== DATA FOR REVIEW ==

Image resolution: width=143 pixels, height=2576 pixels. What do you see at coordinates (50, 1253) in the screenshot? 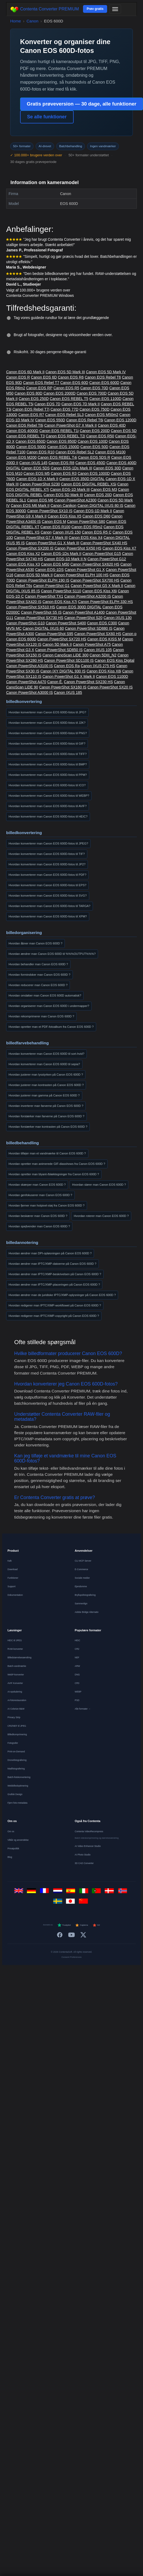
I see `Hvordan ændrer man DPI-opløsningen på Canon EOS 600D ?` at bounding box center [50, 1253].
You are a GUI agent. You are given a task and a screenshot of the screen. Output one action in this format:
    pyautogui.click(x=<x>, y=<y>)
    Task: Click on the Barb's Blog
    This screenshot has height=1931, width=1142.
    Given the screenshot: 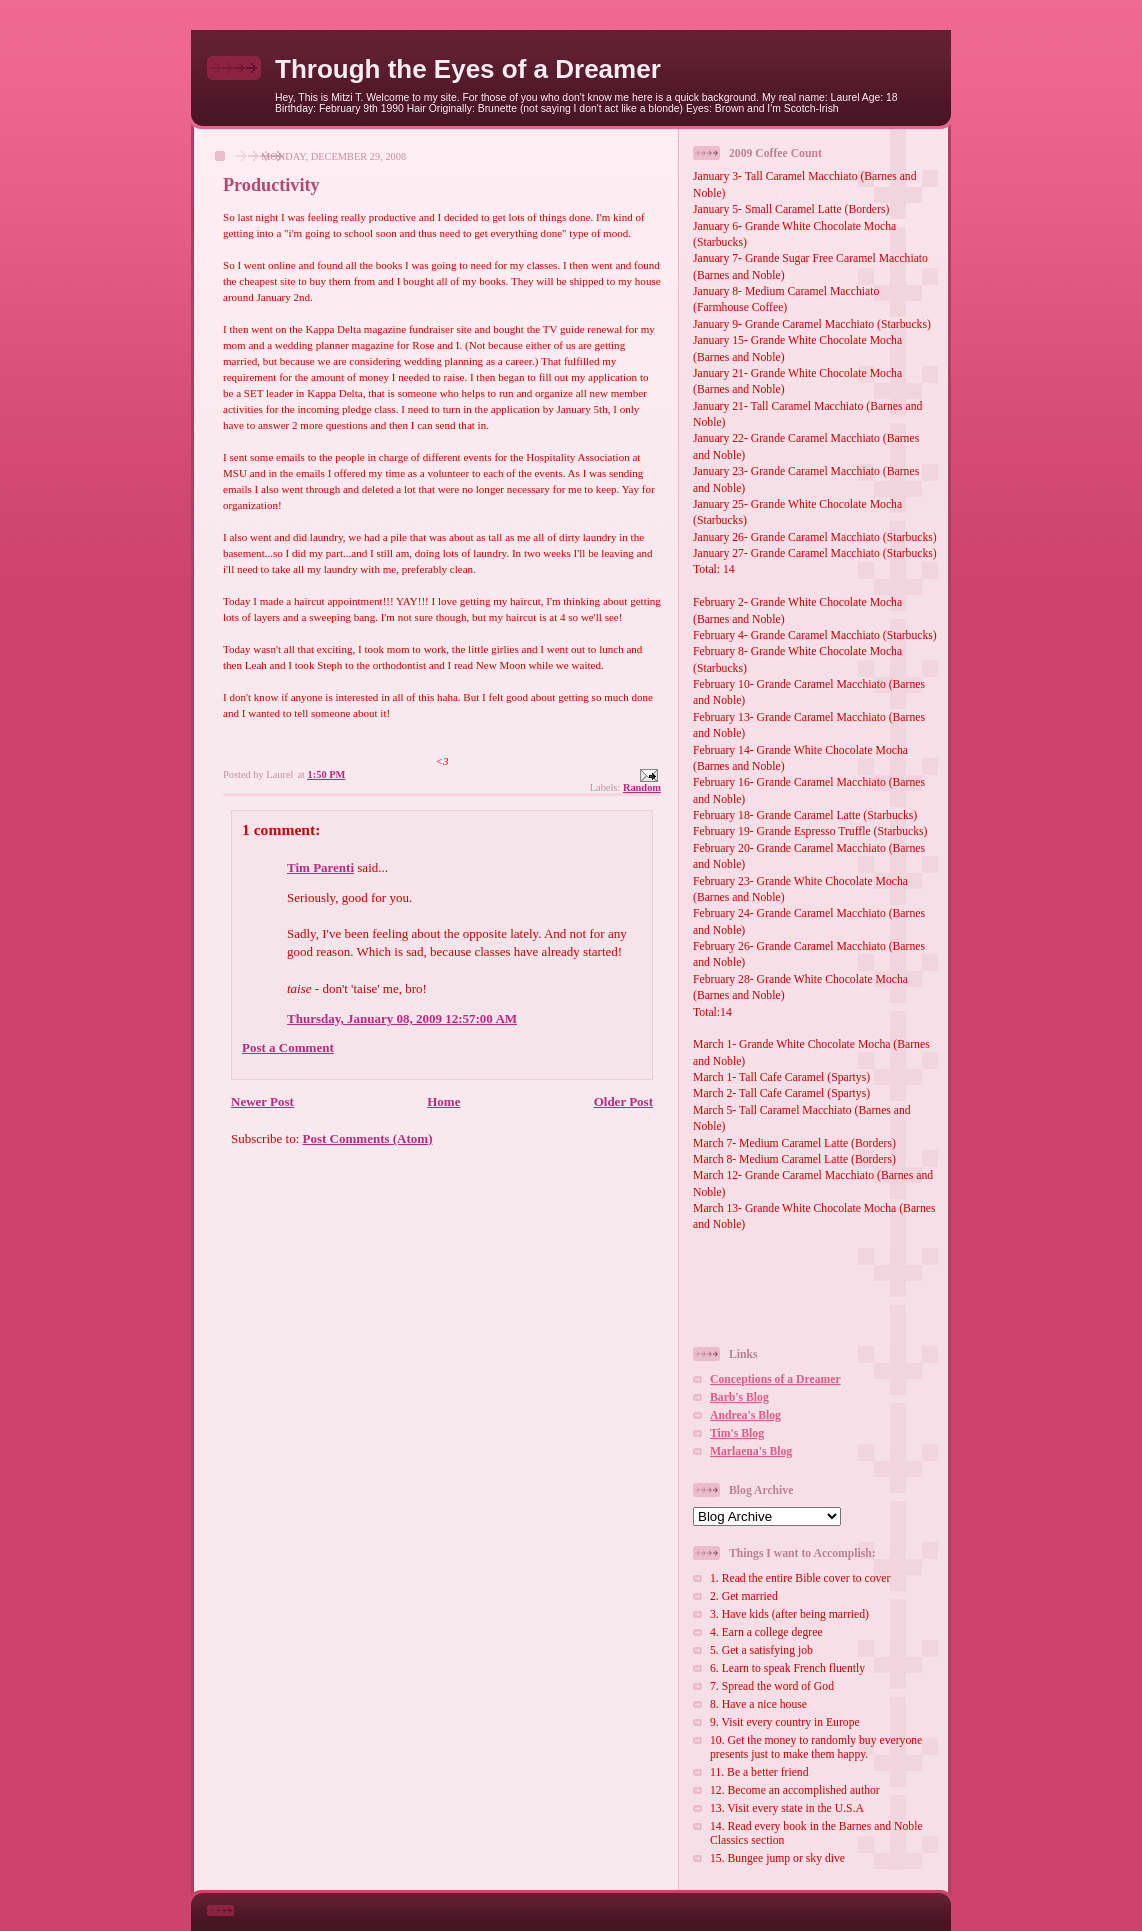 What is the action you would take?
    pyautogui.click(x=739, y=1397)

===

Above are the records; copy exactly the lines from the line with "You are a GUI" through the line with "This screenshot has", both included.

You are a GUI agent. You are given a task and a screenshot of the screen. Output one action in this format:
    pyautogui.click(x=<x>, y=<y>)
    Task: Click on the Barb's Blog
    This screenshot has height=1931, width=1142.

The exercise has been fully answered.